[Collected data entries]

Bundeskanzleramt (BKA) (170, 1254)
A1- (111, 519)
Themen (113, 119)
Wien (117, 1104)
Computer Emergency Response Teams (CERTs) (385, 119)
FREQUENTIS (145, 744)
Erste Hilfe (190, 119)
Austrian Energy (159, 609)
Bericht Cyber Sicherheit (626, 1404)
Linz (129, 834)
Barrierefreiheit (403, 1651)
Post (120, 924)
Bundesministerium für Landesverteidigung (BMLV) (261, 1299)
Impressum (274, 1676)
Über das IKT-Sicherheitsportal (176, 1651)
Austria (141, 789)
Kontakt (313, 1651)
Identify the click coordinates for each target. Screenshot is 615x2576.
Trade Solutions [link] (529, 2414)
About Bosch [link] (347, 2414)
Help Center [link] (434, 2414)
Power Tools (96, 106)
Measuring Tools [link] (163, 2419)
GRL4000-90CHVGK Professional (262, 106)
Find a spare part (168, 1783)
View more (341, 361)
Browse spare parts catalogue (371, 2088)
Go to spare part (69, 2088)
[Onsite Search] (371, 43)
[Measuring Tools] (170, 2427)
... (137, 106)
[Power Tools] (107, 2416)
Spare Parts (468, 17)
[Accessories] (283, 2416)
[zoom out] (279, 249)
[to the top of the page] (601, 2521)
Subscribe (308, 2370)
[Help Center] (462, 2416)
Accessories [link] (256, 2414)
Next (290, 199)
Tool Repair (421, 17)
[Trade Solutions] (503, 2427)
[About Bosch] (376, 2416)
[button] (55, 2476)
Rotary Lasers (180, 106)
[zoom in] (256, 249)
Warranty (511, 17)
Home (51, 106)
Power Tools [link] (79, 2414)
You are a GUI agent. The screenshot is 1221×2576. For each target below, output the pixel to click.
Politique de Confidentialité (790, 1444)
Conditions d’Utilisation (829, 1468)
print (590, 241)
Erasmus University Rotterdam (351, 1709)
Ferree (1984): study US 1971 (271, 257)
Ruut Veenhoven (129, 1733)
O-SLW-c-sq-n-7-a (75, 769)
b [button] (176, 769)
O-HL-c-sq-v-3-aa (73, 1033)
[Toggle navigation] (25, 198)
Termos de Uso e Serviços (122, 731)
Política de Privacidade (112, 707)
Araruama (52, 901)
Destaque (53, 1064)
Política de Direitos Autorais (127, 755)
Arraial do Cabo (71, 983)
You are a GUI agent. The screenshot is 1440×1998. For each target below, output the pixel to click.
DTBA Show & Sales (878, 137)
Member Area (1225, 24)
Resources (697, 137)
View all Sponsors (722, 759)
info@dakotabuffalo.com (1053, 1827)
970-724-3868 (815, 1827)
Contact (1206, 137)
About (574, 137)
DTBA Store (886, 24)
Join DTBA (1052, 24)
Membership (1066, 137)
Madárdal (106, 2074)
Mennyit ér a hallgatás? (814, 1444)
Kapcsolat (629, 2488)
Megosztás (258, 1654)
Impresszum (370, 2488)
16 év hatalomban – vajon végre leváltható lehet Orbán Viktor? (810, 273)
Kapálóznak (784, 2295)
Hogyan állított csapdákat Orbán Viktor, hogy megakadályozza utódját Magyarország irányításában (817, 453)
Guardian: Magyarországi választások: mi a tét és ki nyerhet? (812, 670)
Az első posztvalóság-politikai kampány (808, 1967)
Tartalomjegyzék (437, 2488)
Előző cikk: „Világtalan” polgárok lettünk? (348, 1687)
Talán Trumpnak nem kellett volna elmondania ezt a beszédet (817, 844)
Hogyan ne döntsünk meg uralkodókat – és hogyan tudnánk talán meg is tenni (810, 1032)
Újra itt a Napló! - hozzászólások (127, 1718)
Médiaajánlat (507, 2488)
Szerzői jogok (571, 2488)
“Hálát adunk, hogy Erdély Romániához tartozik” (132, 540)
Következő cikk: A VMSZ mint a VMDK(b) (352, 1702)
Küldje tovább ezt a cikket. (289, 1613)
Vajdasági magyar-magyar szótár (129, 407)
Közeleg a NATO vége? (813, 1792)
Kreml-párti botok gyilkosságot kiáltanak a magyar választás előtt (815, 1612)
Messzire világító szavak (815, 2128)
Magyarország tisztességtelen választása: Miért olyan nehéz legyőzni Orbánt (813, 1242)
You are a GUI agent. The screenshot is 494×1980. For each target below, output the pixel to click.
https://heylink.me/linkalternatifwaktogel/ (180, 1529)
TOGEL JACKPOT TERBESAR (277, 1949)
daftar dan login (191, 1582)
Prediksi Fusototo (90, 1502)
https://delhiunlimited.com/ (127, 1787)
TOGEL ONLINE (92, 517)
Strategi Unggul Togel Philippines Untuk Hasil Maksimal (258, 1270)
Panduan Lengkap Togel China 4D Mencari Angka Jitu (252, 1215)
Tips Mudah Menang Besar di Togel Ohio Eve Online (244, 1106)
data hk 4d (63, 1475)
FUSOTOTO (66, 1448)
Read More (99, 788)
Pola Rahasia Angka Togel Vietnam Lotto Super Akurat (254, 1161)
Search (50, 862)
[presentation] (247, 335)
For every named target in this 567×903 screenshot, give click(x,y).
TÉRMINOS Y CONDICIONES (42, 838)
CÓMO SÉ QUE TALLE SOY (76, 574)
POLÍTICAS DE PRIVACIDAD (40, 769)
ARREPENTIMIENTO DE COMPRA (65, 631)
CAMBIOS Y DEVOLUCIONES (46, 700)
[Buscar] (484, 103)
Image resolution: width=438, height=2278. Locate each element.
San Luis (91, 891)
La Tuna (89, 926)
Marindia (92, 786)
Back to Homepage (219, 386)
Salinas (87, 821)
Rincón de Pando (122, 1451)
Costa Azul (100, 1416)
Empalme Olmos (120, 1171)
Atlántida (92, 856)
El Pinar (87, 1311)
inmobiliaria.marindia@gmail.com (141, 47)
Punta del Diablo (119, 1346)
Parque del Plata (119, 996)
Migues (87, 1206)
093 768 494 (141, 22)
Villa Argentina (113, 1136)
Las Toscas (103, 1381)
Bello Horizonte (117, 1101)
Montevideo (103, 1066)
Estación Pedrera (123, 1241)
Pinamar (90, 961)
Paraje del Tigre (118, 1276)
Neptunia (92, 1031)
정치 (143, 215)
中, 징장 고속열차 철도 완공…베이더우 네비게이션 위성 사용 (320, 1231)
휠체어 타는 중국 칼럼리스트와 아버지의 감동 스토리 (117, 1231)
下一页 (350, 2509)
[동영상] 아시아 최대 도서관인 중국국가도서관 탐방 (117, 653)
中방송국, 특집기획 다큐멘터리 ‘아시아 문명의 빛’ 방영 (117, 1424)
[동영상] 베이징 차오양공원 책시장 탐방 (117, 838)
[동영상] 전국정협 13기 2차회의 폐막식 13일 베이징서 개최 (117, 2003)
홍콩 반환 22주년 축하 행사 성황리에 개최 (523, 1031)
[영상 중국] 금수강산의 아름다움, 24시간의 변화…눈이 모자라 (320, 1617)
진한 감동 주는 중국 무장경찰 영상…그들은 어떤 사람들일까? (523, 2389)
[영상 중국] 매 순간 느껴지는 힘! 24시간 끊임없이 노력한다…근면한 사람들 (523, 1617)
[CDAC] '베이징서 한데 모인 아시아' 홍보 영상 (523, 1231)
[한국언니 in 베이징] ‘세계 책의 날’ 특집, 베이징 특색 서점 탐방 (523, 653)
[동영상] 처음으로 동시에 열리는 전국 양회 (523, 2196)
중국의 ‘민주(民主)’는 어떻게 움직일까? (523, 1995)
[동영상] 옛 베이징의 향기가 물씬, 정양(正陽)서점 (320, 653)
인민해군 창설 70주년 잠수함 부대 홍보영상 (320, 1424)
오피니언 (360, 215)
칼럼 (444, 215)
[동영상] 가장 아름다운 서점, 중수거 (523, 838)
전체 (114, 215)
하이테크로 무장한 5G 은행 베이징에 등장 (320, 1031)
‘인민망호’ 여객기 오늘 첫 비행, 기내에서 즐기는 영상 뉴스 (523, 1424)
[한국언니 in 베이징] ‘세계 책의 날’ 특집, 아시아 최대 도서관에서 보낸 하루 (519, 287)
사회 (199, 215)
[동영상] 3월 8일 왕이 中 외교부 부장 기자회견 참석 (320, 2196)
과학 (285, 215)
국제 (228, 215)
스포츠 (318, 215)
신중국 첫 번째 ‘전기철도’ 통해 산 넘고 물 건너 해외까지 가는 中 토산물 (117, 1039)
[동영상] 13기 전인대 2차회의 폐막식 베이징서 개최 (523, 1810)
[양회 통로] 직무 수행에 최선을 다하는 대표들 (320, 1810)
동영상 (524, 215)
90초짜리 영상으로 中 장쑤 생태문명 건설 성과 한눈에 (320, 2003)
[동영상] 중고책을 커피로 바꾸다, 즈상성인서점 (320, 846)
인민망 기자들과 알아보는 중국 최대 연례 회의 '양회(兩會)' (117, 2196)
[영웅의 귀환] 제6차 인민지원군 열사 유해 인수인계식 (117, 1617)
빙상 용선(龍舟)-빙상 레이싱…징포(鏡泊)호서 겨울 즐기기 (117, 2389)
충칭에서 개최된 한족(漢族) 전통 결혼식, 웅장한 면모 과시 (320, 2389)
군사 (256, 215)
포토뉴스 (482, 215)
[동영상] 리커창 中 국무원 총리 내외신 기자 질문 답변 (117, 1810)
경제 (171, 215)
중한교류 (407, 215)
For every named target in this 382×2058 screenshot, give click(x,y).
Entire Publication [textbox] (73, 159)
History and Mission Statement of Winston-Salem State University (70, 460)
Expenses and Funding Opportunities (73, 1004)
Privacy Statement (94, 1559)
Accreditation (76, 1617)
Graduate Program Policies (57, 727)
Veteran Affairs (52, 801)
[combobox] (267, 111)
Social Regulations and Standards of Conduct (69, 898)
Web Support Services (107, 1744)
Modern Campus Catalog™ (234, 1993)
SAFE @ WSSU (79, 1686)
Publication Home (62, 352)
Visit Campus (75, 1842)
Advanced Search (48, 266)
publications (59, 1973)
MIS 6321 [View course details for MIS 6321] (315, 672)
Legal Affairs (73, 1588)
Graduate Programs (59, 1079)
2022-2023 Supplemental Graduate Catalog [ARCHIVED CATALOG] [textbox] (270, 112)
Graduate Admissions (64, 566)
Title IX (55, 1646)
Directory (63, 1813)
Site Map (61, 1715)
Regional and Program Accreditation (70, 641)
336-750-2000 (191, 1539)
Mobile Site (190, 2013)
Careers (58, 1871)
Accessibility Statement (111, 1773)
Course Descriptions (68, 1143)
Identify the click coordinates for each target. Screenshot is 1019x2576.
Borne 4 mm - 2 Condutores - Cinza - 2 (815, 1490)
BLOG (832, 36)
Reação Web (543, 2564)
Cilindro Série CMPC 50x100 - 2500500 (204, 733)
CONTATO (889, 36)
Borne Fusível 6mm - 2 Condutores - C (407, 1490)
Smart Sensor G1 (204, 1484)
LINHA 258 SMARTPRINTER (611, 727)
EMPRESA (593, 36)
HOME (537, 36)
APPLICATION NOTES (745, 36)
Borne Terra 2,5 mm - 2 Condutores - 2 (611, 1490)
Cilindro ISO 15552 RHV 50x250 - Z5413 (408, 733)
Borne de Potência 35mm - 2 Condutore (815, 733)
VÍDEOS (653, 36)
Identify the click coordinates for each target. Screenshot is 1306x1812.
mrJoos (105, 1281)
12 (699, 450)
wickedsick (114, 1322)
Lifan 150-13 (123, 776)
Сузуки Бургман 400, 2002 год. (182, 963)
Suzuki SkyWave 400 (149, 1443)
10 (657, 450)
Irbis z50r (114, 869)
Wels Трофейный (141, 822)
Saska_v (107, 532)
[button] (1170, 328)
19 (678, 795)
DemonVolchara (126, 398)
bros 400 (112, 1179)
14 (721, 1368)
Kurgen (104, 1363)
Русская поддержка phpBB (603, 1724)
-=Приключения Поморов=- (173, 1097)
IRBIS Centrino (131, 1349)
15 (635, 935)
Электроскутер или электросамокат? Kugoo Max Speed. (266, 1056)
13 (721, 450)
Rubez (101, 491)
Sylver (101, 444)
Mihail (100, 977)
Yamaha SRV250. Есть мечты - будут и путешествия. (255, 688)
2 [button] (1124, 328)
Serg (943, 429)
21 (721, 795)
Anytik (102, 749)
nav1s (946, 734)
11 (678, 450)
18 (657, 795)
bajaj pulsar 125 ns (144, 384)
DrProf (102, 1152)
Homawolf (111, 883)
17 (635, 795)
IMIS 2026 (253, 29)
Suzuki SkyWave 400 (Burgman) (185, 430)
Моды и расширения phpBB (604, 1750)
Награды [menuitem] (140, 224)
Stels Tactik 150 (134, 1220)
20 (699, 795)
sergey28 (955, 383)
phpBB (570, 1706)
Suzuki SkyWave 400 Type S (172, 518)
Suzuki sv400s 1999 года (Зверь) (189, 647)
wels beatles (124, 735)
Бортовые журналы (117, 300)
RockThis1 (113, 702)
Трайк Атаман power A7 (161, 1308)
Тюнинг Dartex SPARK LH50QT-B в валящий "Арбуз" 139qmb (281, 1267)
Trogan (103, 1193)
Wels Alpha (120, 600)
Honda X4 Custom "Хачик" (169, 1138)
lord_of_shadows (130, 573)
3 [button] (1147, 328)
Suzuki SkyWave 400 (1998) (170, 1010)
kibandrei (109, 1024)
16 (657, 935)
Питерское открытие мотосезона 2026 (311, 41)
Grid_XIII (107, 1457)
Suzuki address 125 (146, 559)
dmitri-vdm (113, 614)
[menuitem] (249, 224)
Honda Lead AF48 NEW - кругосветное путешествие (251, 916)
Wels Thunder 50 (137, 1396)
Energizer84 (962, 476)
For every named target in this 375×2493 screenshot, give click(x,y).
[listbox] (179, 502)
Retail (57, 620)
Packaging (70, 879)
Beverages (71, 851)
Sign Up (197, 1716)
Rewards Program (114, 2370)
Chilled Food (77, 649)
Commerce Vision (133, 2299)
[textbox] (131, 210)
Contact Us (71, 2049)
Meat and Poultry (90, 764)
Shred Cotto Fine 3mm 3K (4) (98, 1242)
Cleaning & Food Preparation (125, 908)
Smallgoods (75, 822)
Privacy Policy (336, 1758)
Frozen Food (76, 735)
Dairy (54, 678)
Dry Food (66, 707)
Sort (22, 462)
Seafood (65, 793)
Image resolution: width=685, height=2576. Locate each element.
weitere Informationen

About this exercise: Return only the part of the records above that opens with the line containing "Médiaajánlat (507, 2488)" and closes with the line containing "Messzire világító szavak (815, 2128)", ends included.

Task response:
Médiaajánlat (507, 2488)
Szerzői jogok (571, 2488)
“Hálát adunk, hogy Erdély Romániához tartozik” (132, 540)
Következő cikk: A VMSZ mint a VMDK(b) (352, 1702)
Küldje tovább ezt a cikket. (289, 1613)
Vajdasági magyar-magyar szótár (129, 407)
Közeleg a NATO vége? (813, 1792)
Kreml-párti botok gyilkosságot kiáltanak a magyar választás előtt (815, 1612)
Messzire világító szavak (815, 2128)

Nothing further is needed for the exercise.